=Валерия=
Генри больше ничего не говорит. Легко скользит по руке ладонью, будто запоминает прикосновения и, быстро спрятавшись в авто, хлопает дверью.
Я провожаю его взглядом, а под колени вонзаются невидимые спицы – так и хочется упасть прямо в снег, чтобы остыть и привести нервы в порядок. Стою на морозе и не чувствую холода, только жар, что растревожил мое тело витыми, путаными лианами страсти.
Понимаю, что этот мужчина не просто отпечатается в сердце: он замрет наскальной живописью под ребрами и навечно закроет от меня другие чувства. Согласна ли я на это? Что же это за брак по расчету по любви? Но до него еще бы дожить. Перекладываю папку в другую руку. Три месяца. Вот какой срок нужен Генри, чтобы разобраться, сможет ли он на мне жениться.

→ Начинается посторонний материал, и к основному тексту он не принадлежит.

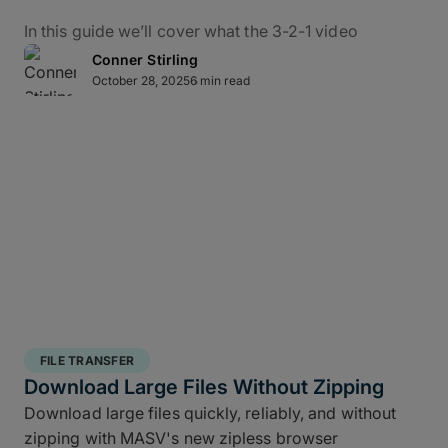
In this guide we’ll cover what the 3-2-1 video
backup workflow really means for data protection
Conner Stirling
in practice, how it applies to M&E, and how to use
October 28, 2025
6 min read
MASV – alongside the ShotPut Studio automated
media workflow platform – to conquer bottlenecks,
automate data delivery, and protect creative assets
from capture to delivery.
What Is the 3-2-1 Backup
Rule?
The 3-2-1 backup strategy is a time-tested secure
structured backup strategy
for safeguarding data
FILE TRANSFER
integrity and business continuity: It requires teams
Download Large Files Without Zipping
to keep
three copies of your data, stored on two
Download large files quickly, reliably, and without
different media types, with one off site copy
. More
zipping with MASV's new zipless browser
than simply cloud backup for filmmakers, this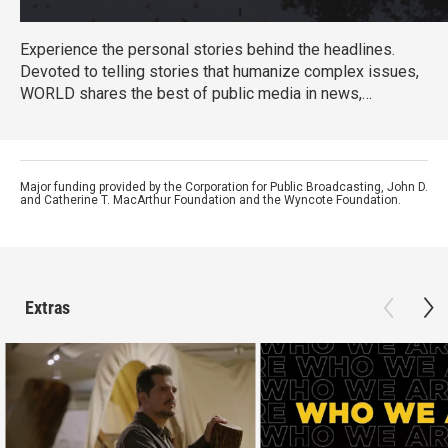
Experience the personal stories behind the headlines.
Devoted to telling stories that humanize complex issues,
WORLD shares the best of public media in news,
documentaries, and informational programming that helps
us understand conflicts, movements and cultures.
WORLD's focus is on its original content, offering a
national platform to makers examining issues too often
Major funding provided by the Corporation for Public Broadcasting, John D.
and Catherine T. MacArthur Foundation and the Wyncote Foundation.
ignored by mainstream media.
Extras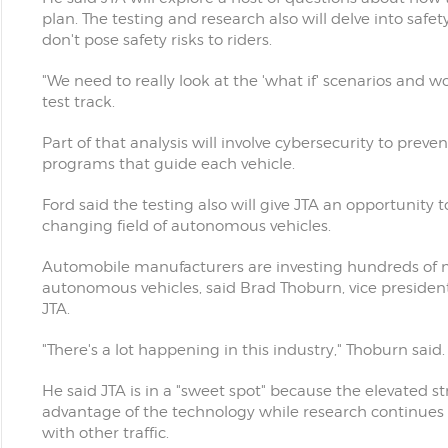
plan. The testing and research also will delve into safe
don't pose safety risks to riders.
"We need to really look at the 'what if' scenarios and 
test track.
Part of that analysis will involve cybersecurity to pr
programs that guide each vehicle.
Ford said the testing also will give JTA an opportunity
changing field of autonomous vehicles.
Automobile manufacturers are investing hundreds of mi
autonomous vehicles, said Brad Thoburn, vice preside
JTA.
"There's a lot happening in this industry," Thoburn said.
He said JTA is in a "sweet spot" because the elevated st
advantage of the technology while research continues f
with other traffic.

А есть ли это время у моего отца?
В глазах Севера горел голод, я такой уже видела, и не раз. Вася тоже первый месяц с ума сходил, признавался в любви, под юбку лез, а я… Как я тогда не сдалась, сама не знаю, просто остановило что-то.
Но Генри все равно реагировал на меня иначе: от одного его взгляда у меня волосы на теле приподнимались и дыхание учащалось. Даже его небольшая особенность закрываться меня не пугала. Он – просто другой, не такой, как все.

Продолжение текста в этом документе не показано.